YOUR ASSIGNMENT ::
Since the records include pictures, leave those out while you reproduce exactly and only the lines from the one containing "RSS (876, 695)" through the one containing "Bayiler (189, 1263)", inclusive.

Stored data entries ::
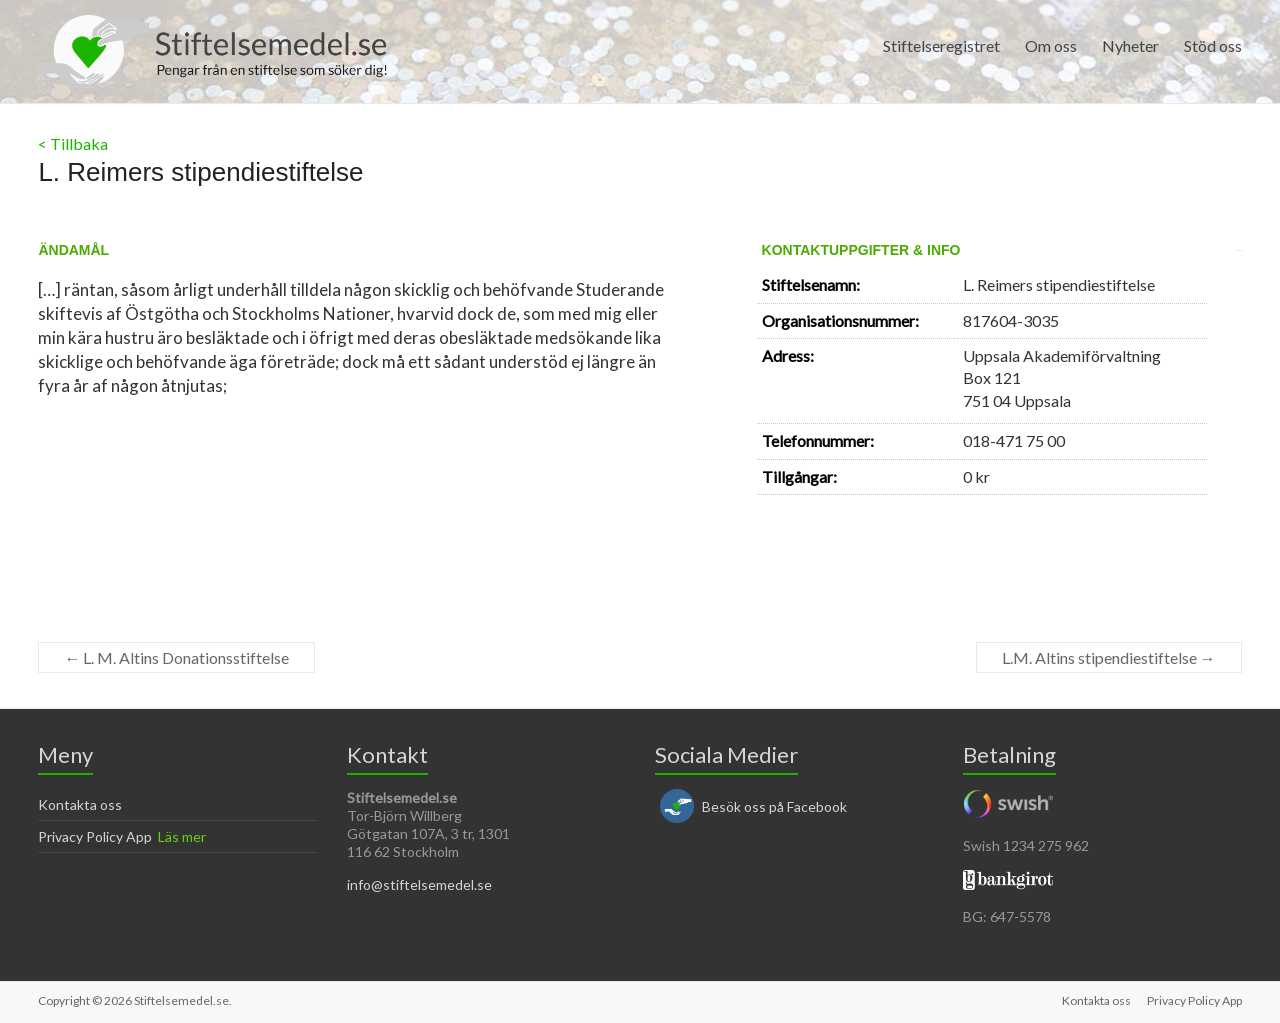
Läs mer (182, 836)
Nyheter (1130, 45)
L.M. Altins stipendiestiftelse (1109, 657)
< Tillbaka (73, 143)
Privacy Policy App (95, 836)
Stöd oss (1213, 45)
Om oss (1051, 45)
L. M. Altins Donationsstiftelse (176, 657)
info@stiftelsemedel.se (419, 884)
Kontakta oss (80, 804)
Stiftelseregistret (941, 45)
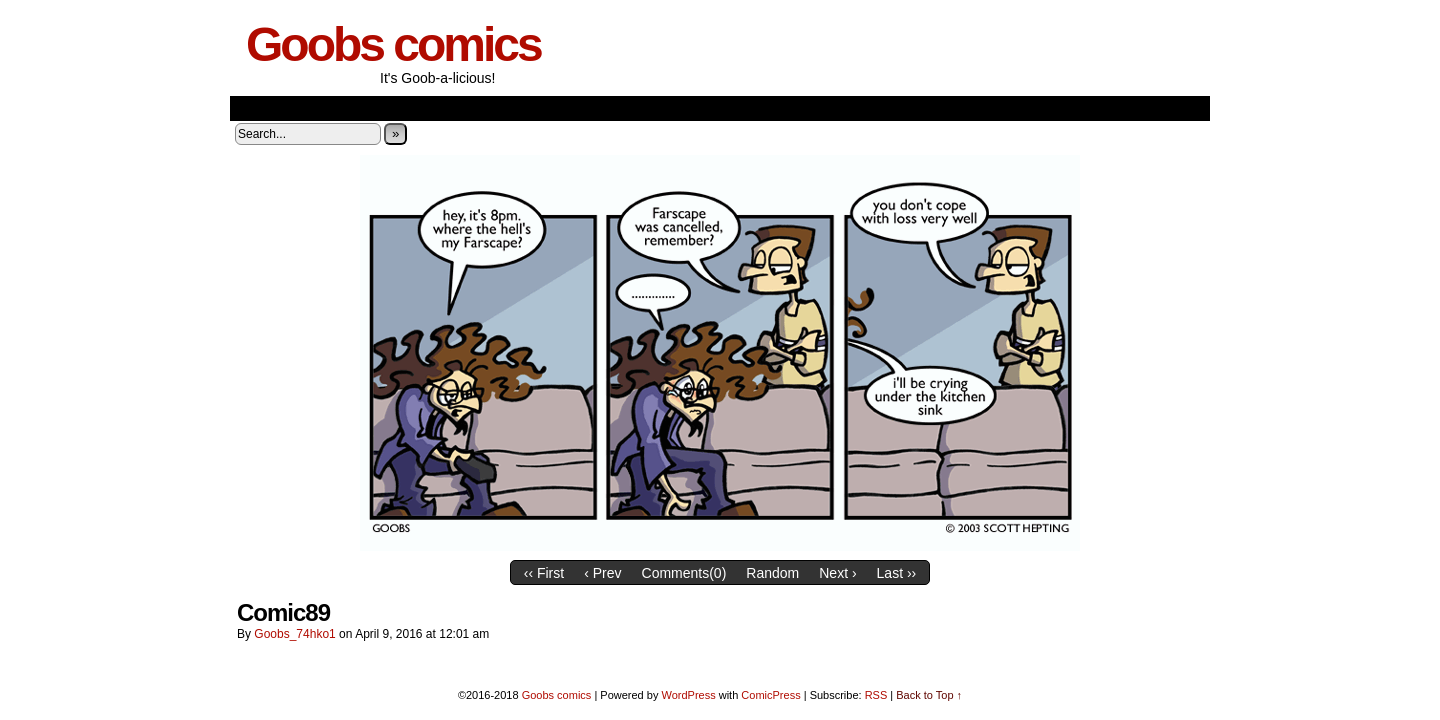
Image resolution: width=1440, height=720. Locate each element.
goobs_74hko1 (294, 634)
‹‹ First (544, 573)
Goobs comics (393, 44)
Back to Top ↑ (929, 695)
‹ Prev (602, 573)
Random (772, 573)
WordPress (688, 695)
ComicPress (770, 695)
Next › (837, 573)
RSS (876, 695)
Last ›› (897, 573)
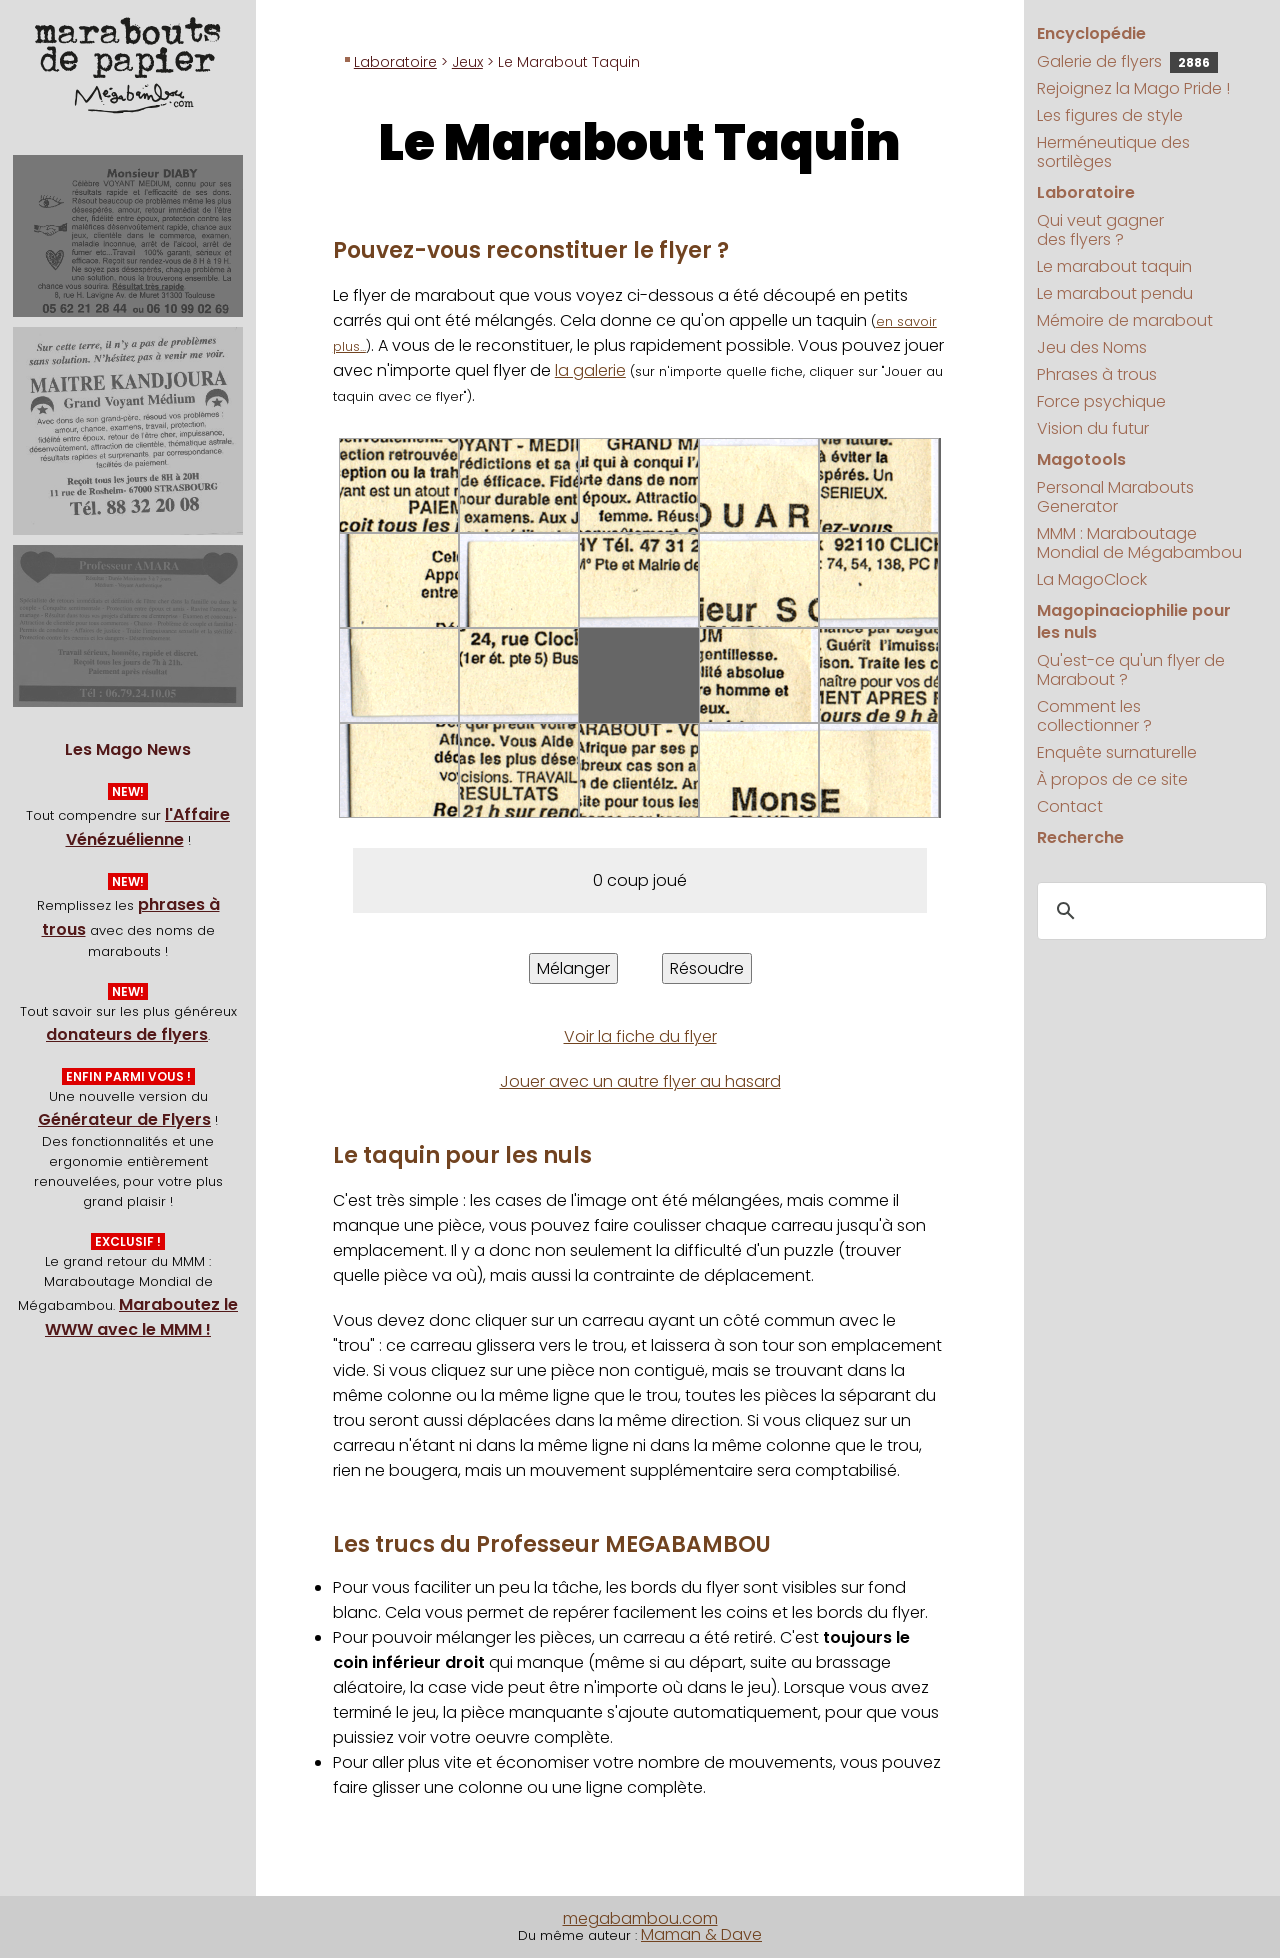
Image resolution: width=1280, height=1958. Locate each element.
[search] (1149, 911)
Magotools (1081, 459)
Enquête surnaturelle (1117, 752)
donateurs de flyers (127, 1034)
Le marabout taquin (1114, 266)
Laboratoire (395, 62)
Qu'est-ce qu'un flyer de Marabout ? (1131, 670)
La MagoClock (1092, 579)
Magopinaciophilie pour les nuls (1134, 621)
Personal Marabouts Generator (1115, 497)
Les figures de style (1110, 115)
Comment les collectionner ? (1094, 716)
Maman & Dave (701, 1934)
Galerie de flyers (1127, 61)
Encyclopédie (1091, 33)
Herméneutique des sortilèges (1113, 152)
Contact (1070, 806)
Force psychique (1101, 401)
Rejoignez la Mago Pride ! (1133, 88)
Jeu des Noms (1092, 347)
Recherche (1080, 837)
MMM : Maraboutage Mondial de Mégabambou (1139, 543)
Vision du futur (1093, 428)
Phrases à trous (1097, 374)
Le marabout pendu (1115, 293)
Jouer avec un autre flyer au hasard (640, 1081)
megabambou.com (640, 1918)
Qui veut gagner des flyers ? (1100, 230)
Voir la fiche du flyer (640, 1036)
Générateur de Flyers (124, 1119)
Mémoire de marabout (1125, 320)
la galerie (590, 370)
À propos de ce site (1112, 779)
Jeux (467, 62)
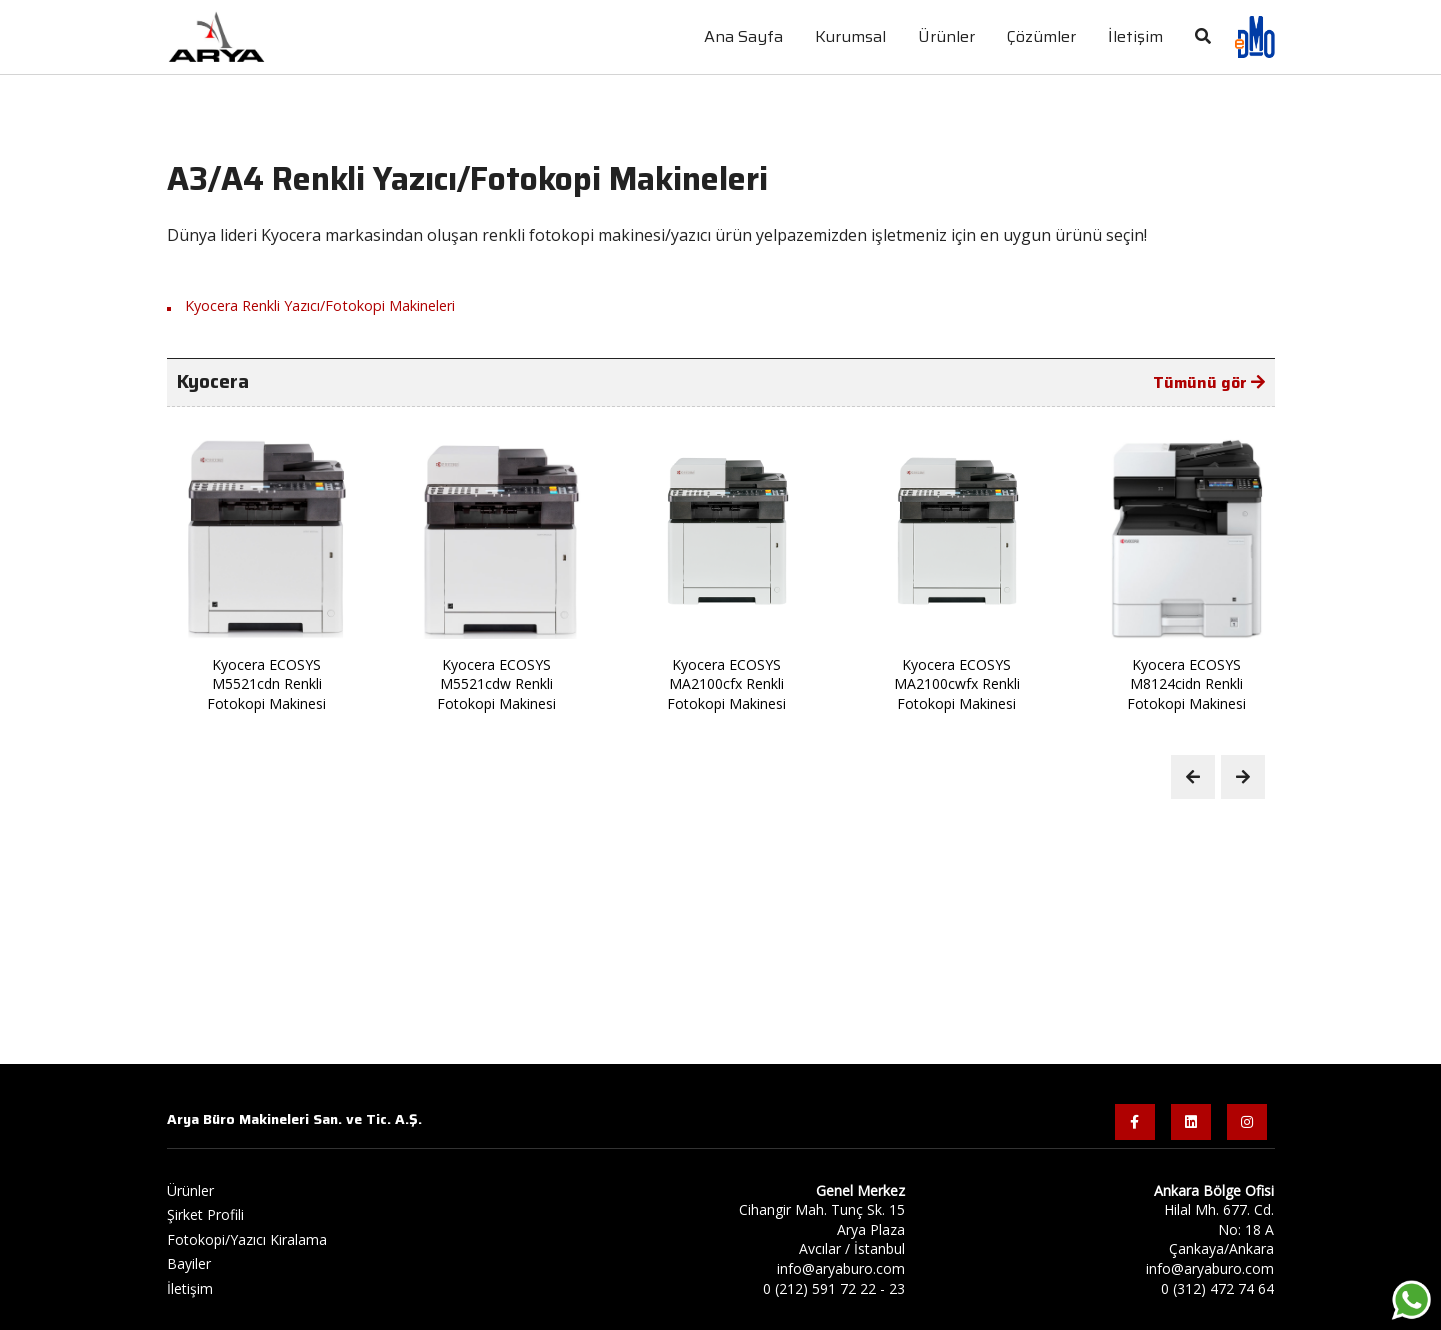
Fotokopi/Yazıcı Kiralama (247, 1239)
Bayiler (189, 1263)
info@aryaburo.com (841, 1268)
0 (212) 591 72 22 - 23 (834, 1288)
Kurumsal (850, 36)
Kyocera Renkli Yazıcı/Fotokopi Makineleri (320, 305)
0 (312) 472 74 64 (1217, 1288)
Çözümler (1041, 36)
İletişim (190, 1288)
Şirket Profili (205, 1214)
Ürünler (946, 36)
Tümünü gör (1209, 383)
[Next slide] (1243, 777)
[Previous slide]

ANSWER TO THE EXERCISE ::
RSS (876, 695)
Last ›› (897, 573)
Image resolution: width=1280, height=1958. Locate each element.
[search] (1149, 911)
Magotools (1081, 459)
Enquête surnaturelle (1117, 752)
donateurs de flyers (127, 1034)
Le marabout taquin (1114, 266)
Laboratoire (395, 62)
Qu'est-ce qu'un flyer de Marabout ? (1131, 670)
La MagoClock (1092, 579)
Magopinaciophilie pour les nuls (1134, 621)
Personal Marabouts Generator (1115, 497)
Les figures de style (1110, 115)
Comment les collectionner ? (1094, 716)
Maman & Dave (701, 1934)
Galerie de flyers (1127, 61)
Encyclopédie (1091, 33)
Herméneutique des sortilèges (1113, 152)
Contact (1070, 806)
Force psychique (1101, 401)
Rejoignez la Mago Pride ! (1133, 88)
Jeu des Noms (1092, 347)
Recherche (1080, 837)
MMM : Maraboutage Mondial de Mégabambou (1139, 543)
Vision du futur (1093, 428)
Phrases à trous (1097, 374)
Le marabout pendu (1115, 293)
Jouer avec un autre flyer au hasard (640, 1081)
megabambou.com (640, 1918)
Qui veut gagner des flyers ? (1100, 230)
Voir la fiche du flyer (640, 1036)
Générateur de Flyers (124, 1119)
Mémoire de marabout (1125, 320)
la galerie (590, 370)
À propos de ce site (1112, 779)
Jeux (467, 62)
Fotokopi/Yazıcı Kiralama (247, 1239)
Bayiler (189, 1263)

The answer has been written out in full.